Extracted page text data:
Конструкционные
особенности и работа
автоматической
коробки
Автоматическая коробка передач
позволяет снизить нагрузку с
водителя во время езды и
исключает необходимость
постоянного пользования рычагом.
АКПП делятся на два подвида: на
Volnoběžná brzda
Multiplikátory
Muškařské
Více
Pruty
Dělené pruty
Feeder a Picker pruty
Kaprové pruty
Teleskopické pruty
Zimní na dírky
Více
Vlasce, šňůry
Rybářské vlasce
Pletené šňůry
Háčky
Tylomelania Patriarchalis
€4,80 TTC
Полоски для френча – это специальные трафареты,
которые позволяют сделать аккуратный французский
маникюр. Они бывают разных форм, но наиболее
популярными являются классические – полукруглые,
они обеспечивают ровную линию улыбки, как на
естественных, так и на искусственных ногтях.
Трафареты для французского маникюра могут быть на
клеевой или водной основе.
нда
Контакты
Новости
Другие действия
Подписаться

...

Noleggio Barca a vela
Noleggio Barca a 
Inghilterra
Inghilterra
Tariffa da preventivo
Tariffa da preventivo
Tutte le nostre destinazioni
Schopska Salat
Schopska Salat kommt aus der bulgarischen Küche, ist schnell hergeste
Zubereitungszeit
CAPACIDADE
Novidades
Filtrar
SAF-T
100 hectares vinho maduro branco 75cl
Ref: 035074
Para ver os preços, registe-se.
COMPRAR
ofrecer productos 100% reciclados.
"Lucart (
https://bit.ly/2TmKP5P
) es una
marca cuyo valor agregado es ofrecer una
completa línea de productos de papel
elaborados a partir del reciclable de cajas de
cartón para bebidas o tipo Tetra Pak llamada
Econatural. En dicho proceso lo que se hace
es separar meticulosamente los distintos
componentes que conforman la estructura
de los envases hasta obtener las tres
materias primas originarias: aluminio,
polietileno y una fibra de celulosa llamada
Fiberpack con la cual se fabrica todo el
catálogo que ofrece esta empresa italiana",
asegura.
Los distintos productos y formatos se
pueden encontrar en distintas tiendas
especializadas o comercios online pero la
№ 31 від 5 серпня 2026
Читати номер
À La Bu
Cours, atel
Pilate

* * *

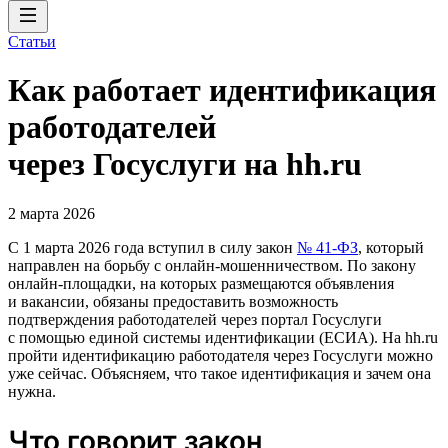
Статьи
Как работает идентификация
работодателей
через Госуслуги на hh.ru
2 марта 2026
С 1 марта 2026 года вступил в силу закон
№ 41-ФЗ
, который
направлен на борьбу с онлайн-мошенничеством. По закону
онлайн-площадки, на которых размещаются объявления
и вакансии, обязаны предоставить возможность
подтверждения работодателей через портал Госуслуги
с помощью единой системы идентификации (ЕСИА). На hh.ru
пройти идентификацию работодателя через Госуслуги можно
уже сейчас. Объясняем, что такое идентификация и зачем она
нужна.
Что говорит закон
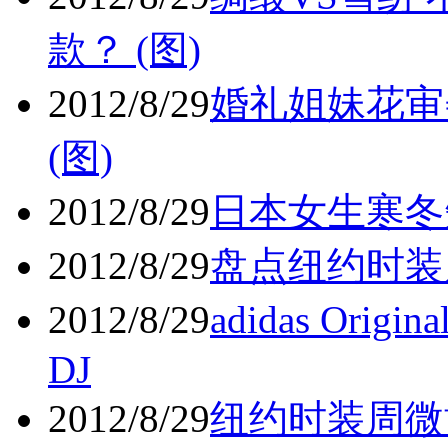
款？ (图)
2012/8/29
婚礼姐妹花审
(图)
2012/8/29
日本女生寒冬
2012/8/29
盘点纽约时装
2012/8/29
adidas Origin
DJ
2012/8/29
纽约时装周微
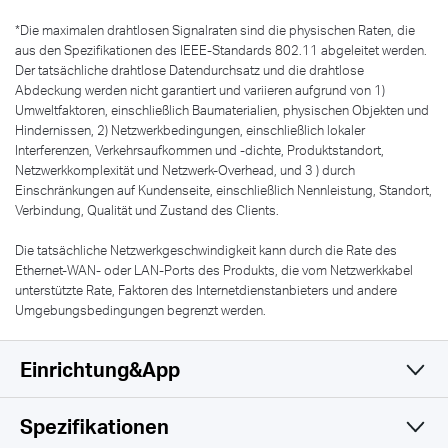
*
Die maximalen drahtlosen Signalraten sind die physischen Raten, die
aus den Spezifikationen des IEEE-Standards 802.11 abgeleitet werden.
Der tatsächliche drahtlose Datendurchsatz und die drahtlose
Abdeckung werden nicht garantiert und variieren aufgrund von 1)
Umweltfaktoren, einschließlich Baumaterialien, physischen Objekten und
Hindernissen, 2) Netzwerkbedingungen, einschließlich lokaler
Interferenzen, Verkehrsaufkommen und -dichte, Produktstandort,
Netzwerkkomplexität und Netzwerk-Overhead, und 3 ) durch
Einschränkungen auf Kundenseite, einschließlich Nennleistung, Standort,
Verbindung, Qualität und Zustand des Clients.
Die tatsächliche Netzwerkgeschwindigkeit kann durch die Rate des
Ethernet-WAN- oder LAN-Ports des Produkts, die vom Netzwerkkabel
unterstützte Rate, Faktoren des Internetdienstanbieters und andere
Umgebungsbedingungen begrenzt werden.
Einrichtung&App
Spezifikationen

(Try it):
Of the lines above, output exactly those from the line bearing "Конструкционные" through the line bearing "Подписаться", inclusive.

(Answer to this task):
Конструкционные
особенности и работа
автоматической
коробки
Автоматическая коробка передач
позволяет снизить нагрузку с
водителя во время езды и
исключает необходимость
постоянного пользования рычагом.
АКПП делятся на два подвида: на
Volnoběžná brzda
Multiplikátory
Muškařské
Více
Pruty
Dělené pruty
Feeder a Picker pruty
Kaprové pruty
Teleskopické pruty
Zimní na dírky
Více
Vlasce, šňůry
Rybářské vlasce
Pletené šňůry
Háčky
Tylomelania Patriarchalis
€4,80 TTC
Полоски для френча – это специальные трафареты,
которые позволяют сделать аккуратный французский
маникюр. Они бывают разных форм, но наиболее
популярными являются классические – полукруглые,
они обеспечивают ровную линию улыбки, как на
естественных, так и на искусственных ногтях.
Трафареты для французского маникюра могут быть на
клеевой или водной основе.
нда
Контакты
Новости
Другие действия
Подписаться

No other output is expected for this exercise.